The Roman Catholic Church held millions in the bondage of fear, by threatening verse 18, but the inspired writing clarify that God is fair and there are conditions to get a decision of the church ratified by God. God will not allow sin to enter heaven because heaven must ratify an injustice made by the church here on earth. 
Violation of the rights given to a member to provide an impartial and fair process can result in unfair removal, and since God is fair, this violates the principles of God's government and grieves Christ. If removed from membership, the former member is given additional rights and even the right to appeal.  The way it is written on page 67 is, "While it is the right of the church to administer discipline, this does not set aside the rights of members to seek fairness."
The General Conference Executive Committee approved a policy on which is called "Unity in Mission" (Click on Link to read the document approved on Oct. 11, 2016),  it says, ". . . Policy has well-defined procedures to follow and when an individual or entity feels the need of an exemption to a policy or other voted action of the church. When any one entity decides to"go it alone" the whole church suffers and is diminished. If not addressed, these actions can lead to charges of unfairness and can undimine the Church's united mission."  This is why they call it Unity in Mission and they created a committee called the Unity in Mission Oversight Committee to administer this policy.
This policy statement is in harmony with what the Church Manual says on page 67 about 'the rights of members to seek fairness.' Please notice it adds a new level of policy to protect against improper procedure in the disciplinary process,  "charges of unfairness" can now be made by a former member who has the right to seek fairness.
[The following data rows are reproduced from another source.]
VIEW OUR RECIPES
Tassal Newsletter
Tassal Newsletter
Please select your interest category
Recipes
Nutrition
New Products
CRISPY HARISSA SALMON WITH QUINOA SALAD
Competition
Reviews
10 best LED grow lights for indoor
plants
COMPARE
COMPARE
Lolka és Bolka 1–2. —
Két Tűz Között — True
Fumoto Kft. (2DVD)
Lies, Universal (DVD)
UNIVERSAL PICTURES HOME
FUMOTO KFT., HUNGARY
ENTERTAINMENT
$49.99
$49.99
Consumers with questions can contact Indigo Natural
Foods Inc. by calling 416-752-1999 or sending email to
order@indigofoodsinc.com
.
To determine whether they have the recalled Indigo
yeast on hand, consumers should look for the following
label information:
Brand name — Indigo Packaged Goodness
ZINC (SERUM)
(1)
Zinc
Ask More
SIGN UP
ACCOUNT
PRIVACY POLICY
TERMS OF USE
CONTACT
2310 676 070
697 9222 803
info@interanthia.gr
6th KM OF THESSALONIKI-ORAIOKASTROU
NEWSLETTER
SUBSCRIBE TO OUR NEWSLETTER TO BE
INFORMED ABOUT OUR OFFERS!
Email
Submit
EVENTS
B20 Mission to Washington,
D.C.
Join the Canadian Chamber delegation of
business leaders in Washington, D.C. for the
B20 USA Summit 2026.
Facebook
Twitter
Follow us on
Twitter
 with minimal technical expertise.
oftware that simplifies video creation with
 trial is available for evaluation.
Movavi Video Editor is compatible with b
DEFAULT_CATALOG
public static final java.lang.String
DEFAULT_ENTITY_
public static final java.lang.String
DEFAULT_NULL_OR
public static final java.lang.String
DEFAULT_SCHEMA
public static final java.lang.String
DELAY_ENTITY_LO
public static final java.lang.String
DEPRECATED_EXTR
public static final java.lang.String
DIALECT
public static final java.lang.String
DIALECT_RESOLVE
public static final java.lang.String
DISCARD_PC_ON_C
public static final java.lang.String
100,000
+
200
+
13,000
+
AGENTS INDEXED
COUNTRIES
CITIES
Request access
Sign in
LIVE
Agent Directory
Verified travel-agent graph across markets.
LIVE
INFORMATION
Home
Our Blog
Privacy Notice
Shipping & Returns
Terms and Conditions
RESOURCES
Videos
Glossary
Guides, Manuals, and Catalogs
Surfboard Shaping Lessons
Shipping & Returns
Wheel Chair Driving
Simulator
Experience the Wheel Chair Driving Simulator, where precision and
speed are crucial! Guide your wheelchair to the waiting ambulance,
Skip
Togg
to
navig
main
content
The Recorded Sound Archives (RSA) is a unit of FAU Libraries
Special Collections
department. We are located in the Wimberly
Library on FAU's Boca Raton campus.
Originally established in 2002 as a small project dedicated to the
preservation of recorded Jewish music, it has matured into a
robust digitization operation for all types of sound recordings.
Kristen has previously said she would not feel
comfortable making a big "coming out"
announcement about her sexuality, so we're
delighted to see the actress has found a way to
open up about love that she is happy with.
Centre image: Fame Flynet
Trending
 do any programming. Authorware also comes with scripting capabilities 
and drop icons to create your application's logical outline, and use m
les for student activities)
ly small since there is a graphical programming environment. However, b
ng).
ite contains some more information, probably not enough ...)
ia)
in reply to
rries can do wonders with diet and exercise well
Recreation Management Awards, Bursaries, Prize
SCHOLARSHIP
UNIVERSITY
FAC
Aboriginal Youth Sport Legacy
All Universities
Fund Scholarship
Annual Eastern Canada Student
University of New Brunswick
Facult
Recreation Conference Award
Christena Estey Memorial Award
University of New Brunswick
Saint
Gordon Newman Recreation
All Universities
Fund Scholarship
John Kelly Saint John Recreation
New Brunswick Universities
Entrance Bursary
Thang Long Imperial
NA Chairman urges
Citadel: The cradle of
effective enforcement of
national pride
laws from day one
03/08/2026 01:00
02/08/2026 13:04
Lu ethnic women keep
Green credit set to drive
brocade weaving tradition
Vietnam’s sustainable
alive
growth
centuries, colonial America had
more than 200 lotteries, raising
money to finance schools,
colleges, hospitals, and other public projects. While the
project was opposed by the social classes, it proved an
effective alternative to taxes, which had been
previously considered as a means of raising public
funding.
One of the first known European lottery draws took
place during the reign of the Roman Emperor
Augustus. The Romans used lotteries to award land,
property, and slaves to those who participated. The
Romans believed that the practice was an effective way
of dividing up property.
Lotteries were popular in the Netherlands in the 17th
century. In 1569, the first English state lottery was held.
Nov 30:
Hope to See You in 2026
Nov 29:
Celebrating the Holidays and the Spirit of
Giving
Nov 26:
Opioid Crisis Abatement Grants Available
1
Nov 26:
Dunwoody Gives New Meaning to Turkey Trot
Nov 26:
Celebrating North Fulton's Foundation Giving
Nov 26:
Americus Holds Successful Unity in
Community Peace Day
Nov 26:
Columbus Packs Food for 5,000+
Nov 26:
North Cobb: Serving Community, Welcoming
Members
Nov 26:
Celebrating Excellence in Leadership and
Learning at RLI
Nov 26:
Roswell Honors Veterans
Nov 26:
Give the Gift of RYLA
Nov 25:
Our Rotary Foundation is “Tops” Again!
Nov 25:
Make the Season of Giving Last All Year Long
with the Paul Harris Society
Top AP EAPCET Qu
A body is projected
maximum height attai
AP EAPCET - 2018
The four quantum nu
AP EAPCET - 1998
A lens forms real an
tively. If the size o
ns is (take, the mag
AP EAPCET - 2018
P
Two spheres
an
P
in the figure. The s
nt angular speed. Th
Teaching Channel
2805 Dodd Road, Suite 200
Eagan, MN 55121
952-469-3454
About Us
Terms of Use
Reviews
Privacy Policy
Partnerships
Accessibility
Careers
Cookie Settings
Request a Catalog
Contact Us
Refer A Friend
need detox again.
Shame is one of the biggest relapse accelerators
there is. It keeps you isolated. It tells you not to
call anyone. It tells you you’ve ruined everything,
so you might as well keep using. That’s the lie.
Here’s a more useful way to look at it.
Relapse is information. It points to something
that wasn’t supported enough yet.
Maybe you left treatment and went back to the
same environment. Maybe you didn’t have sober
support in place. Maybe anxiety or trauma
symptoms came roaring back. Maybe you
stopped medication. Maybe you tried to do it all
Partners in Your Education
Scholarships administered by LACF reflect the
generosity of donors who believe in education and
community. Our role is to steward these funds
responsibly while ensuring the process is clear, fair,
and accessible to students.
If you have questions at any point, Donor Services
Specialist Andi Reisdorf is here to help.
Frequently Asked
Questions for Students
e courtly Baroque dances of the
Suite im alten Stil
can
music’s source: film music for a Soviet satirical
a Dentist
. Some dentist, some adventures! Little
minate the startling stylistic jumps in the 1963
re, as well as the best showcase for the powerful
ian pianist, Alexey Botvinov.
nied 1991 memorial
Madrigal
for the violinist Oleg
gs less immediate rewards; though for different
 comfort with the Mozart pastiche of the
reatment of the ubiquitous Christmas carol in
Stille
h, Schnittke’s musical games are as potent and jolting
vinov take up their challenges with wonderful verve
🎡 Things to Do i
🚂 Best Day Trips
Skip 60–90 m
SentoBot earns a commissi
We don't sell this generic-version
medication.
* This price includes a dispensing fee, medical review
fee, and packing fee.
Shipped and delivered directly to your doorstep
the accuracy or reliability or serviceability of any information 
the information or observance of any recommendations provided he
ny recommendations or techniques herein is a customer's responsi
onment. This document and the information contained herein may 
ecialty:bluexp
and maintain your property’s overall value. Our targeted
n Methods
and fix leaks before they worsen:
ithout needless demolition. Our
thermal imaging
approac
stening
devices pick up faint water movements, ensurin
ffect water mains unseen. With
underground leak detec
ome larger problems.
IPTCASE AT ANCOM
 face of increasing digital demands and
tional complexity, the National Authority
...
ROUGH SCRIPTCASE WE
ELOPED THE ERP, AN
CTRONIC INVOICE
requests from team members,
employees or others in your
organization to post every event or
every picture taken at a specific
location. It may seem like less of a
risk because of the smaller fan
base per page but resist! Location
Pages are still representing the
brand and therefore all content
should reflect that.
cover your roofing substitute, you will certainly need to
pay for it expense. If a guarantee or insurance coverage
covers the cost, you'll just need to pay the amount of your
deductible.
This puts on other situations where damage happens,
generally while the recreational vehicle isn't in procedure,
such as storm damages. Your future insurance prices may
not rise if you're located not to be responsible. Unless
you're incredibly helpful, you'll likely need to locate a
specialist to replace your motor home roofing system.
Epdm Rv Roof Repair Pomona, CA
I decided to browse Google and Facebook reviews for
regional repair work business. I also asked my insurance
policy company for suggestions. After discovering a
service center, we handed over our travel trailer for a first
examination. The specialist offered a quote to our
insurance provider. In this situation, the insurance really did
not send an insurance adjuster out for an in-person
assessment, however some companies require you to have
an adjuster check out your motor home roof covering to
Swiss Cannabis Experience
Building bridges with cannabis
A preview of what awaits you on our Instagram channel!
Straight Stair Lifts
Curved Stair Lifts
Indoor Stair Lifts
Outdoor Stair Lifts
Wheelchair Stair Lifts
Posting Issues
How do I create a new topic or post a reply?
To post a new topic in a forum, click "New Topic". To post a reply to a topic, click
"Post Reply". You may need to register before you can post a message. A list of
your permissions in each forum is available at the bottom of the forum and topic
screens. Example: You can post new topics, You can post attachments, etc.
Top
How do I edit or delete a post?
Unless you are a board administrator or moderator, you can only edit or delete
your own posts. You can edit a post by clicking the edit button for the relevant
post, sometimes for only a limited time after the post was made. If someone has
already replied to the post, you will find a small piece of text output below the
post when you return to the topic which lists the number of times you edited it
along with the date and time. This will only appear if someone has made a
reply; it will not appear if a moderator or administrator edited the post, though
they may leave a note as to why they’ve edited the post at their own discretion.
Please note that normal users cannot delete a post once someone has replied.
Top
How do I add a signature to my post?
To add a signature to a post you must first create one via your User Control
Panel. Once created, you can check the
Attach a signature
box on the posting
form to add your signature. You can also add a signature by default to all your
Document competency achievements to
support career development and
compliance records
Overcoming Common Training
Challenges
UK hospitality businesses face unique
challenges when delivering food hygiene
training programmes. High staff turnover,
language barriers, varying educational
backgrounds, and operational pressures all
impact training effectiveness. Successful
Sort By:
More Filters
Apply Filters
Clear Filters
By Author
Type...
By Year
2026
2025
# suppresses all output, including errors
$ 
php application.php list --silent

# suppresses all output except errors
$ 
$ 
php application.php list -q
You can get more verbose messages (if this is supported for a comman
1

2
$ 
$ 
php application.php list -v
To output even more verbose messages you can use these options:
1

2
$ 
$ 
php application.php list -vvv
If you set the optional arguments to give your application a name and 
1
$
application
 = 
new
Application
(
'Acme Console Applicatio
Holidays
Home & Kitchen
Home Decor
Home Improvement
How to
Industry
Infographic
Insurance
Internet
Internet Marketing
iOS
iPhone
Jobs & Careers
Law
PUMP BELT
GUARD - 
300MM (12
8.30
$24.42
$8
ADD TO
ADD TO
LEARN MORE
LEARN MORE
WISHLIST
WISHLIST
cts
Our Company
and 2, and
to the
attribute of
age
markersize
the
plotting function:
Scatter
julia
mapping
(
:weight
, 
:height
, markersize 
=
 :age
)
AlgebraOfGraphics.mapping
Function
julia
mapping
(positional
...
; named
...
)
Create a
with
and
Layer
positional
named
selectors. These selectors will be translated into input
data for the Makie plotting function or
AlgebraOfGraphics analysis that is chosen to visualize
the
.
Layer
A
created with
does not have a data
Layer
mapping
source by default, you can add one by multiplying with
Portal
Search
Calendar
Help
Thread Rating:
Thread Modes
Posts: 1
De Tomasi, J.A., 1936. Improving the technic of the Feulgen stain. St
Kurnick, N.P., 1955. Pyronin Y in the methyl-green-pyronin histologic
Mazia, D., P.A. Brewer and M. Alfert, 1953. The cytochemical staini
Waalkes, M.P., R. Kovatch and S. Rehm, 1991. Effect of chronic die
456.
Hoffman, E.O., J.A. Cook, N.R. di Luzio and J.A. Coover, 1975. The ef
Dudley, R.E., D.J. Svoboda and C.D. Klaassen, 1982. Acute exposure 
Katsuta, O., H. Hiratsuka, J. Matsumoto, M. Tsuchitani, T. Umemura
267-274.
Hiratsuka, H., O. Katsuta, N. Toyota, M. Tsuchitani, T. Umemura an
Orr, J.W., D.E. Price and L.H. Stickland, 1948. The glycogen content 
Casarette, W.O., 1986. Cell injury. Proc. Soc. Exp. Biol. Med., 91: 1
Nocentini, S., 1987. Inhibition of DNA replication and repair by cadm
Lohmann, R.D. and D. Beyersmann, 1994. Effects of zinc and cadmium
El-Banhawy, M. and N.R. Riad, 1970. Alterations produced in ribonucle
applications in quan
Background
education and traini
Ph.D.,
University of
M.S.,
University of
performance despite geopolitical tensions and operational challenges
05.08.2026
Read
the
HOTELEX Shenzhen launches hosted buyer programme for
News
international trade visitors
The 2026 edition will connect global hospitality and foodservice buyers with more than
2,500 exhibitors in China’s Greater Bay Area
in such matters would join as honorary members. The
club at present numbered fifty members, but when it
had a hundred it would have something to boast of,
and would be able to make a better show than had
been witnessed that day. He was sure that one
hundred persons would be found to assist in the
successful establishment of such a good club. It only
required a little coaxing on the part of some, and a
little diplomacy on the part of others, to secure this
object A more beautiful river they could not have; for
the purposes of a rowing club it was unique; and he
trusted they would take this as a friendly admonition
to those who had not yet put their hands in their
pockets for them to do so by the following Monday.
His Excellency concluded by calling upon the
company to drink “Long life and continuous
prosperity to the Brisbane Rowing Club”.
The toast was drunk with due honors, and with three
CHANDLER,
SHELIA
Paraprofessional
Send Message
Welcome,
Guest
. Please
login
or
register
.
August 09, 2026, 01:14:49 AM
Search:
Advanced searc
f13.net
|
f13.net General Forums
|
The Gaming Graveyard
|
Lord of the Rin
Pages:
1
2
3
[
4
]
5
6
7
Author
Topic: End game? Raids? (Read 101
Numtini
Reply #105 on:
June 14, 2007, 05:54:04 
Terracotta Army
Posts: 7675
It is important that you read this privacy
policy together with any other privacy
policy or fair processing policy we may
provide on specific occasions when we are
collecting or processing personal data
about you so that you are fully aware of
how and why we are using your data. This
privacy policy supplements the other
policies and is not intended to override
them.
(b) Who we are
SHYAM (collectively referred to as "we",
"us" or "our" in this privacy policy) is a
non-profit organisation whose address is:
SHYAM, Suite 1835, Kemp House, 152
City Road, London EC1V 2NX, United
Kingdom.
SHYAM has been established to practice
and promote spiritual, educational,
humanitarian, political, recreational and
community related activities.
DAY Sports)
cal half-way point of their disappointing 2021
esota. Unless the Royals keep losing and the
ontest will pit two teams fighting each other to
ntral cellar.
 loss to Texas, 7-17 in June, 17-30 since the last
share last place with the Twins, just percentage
The Lord is working in these last days to allow the subgroup of the 6.7 million disfellowshipped members who were removed unfairly to come back to God's church just in time to give final message of warning to the world and the Loud Cry.




 
To those who have been injured without cause these words of Scripture apply, “If it be possible, as much as lieth in you, live peaceably with all men.” [Romans 12:18] Their failure to live at peace with all men is not due to the course they themselves have pursued, but to the envy, jealousy, and evil surmising of those who have been in the wrong. A division is caused. How shall it be healed? Shall the man that has been sinned against, misjudged, and maligned, be called to give an account? Shall he seek for something in his past course by which he can humiliate himself? Shall he acknowledge himself in the wrong for the sake of making peace? No. If he has tried to do his duty, and has been patient under abuse, he is not to humble himself to acknowledge that he is guilty. He does the offenders great wrong thus to take the guilt upon his soul, admitting that he has given them occasion for their course of action. This is very pleasing to those who have done the work of the enemy; but heaven’s books record the facts just as they are. Concessions that are not true from the one who has been wrongfully treated gratify the feelings of the carnal heart. The wrongdoers interpret their position as zeal for God, when in truth it is zeal to do the work of the adversary of souls. They do not dig out of their hearts the root of bitterness, but leave the fibers to spring up when Satan shall stir them again to active growth. { RH January 16, 1900, par. 8 }   
 
Baptism is found on pages 43 to 48, Rebaptism is found on page 49 and 50 there are four situations were Profession of faith is called for (see page 50), but Reinstatement is only found on page 67, it means the persons name is put back on the church books as a member. Not only does it represent the forgiveness of God but it represents the fairness of God.